Molecular characterization of deficiencies

The breakpoints of Df(3L)DocA, Df(3L)DocB and Df(3L)EP584MR2 were mapped by sequencing of inverse PCR products recovered from the 5′ end of the retained P insertion. Inverse PCR was performed as described by E. J. Rehm(http:/www.fruitfly.org/p_disrupt/inverse_pcr.html)and Huang et al. (Huang et al.,2000) using Pwht1 and Plac1 primers. The removal of genes by various deficiencies (Fig. 5A)was confirmed by PCR from homozygous mutant embryos as described in Duan et al. (Duan et al., 2001). PCR from equally treated heterozygous embryos and PCR amplification of sequences not affected by the deficiencies served as positive controls for primers and template, respectively. PCR amplification and sequencing of DNA to the left of EP(3)3556 demonstrated no change in sequences flanking the 3′ P-end.

TUNEL staining and BrdU labeling of embryos

Apoptotic cells were labeled by terminal deoxynucleotidyl transferase(TdT)-mediated dUTP nick end-labeling (TUNEL) using components of the ApopTag® Peroxidase kit S7101 (Intergen Company/Serologicals Corporation). Rehydrated embryos (about 30 μl) were treated with 10 μg/ml Proteinase K for 1 minute, rinsed quickly three times and washed another five times for 3 minutes with PBT. Embryos were postfixed in 3.7% formaldehyde in PBT for 20 minutes, washed five times with PBT and twice for 20 minutes with 30 μl equlibration buffer. TdT reaction was performed over night at 37°C using 50 μl buffer/TdT mixed in a ratio 7:3 and supplemented with 0.3% Triton X-100. The reaction was stopped by a 20 minute wash in 1/34 diluted stop buffer. Detection of incorporated Digoxigenin-nucleotides using sheep-anti-Dig and biotinylated anti-sheep antibodies, the VectaStain ABC elite kit (Vector Laboratories) and Tyramide Signal Amplification (TSA) reagents (NEN/Perkin Elmer Life Sciences) was essentially as for in situ hybridization using digoxigenin-labeled probes (Knirr et al.,1999).

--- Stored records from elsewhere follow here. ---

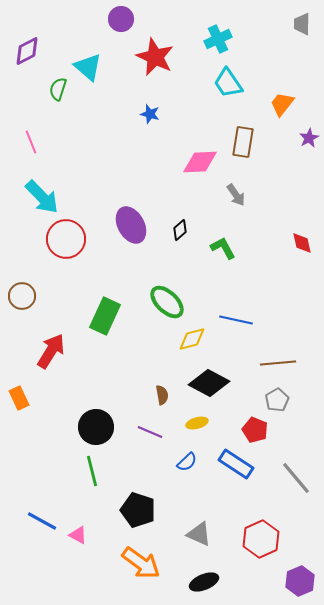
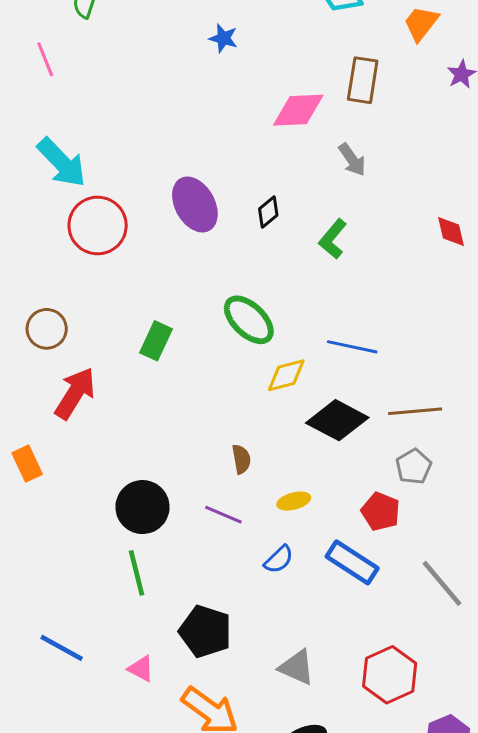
pink line: (31, 142) -> (45, 59), moved
green L-shape: (223, 248) -> (333, 239), turned -112
brown circle: (22, 296) -> (47, 329), moved
green rectangle: (105, 316) -> (156, 341), size x0.7
black diamond: (209, 383) -> (337, 420), moved
pink triangle: (78, 535) -> (141, 669), moved

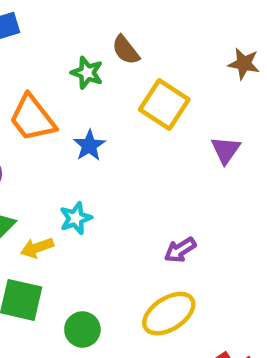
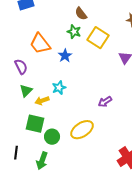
green star: (87, 73) -> (74, 32), moved
yellow ellipse: (169, 314) -> (82, 130), moved
green circle: (82, 329) -> (52, 137), moved

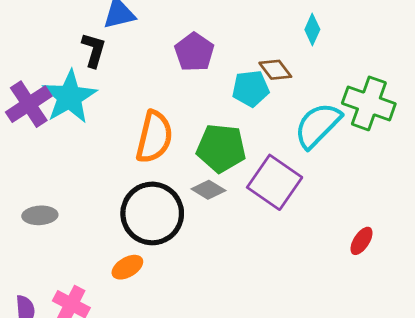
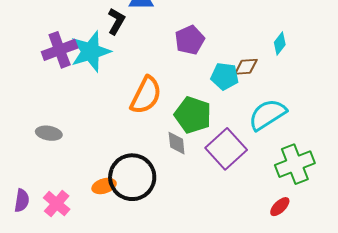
brown diamond: (275, 70) -> (246, 67), turned -70
green cross: (369, 103) -> (295, 164), moved, turned 36
gray diamond: (208, 190) -> (177, 143), turned 40
black circle: (152, 213) -> (132, 177), moved

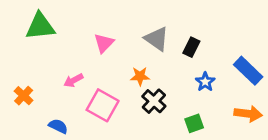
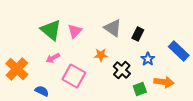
green triangle: (40, 26) -> (51, 30), moved, turned 45
orange cross: (24, 96) -> (17, 69), size x1.6
black cross: (154, 101) -> (122, 70), moved
orange arrow: (248, 114) -> (164, 82), moved

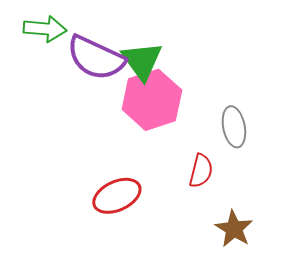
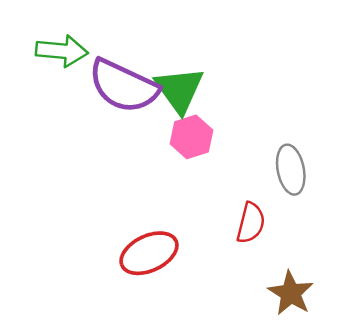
pink hexagon: (152, 100) -> (191, 137), size x0.6

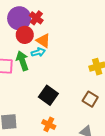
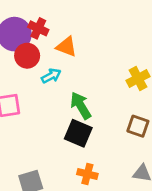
orange triangle: (43, 41) -> (66, 47), moved
green arrow: (22, 61) -> (81, 106), moved

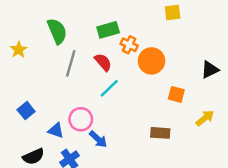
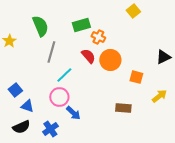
yellow square: (173, 12) -> (133, 11), turned -32
orange circle: (151, 61) -> (110, 60), moved
red semicircle: (103, 62) -> (88, 56), moved
cyan line: (109, 88) -> (64, 75), moved
blue triangle: (56, 130) -> (27, 106), moved

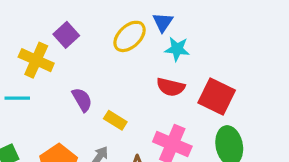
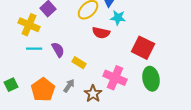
red semicircle: (171, 87) -> (101, 33), moved
cyan line: (17, 98) -> (34, 49), moved

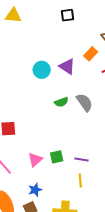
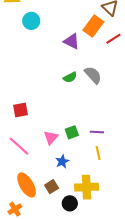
orange rectangle: (91, 54) -> (93, 26), size x1.5
cyan circle: (42, 70) -> (31, 21), moved
blue star: (35, 190) -> (62, 161), moved

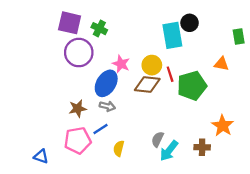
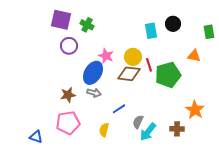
black circle: (190, 23) -> (173, 24), moved
cyan rectangle: (172, 35) -> (151, 31), size x0.7
purple circle: (79, 53) -> (69, 46), size x0.7
blue line: (100, 129) -> (119, 109), moved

BrdU labeling and detection was as described by Shermoen (Shermoen, 2000). Embryos were labeled by 30 minutes incubation in 1 mg/ml BrdU in PBS. For detection mouse anti-BrdU antibody (Becton-Dickinson, 1:200) and Cy3-anti-mouse antibody (Jackson ImmunoResearch Laboratories, 1:200) were used. For double staining, standard antibody staining using the VectaStain ABC elite kit and TSA fluorescence substrates were performed prior to the TUNEL reaction or BrdU detection.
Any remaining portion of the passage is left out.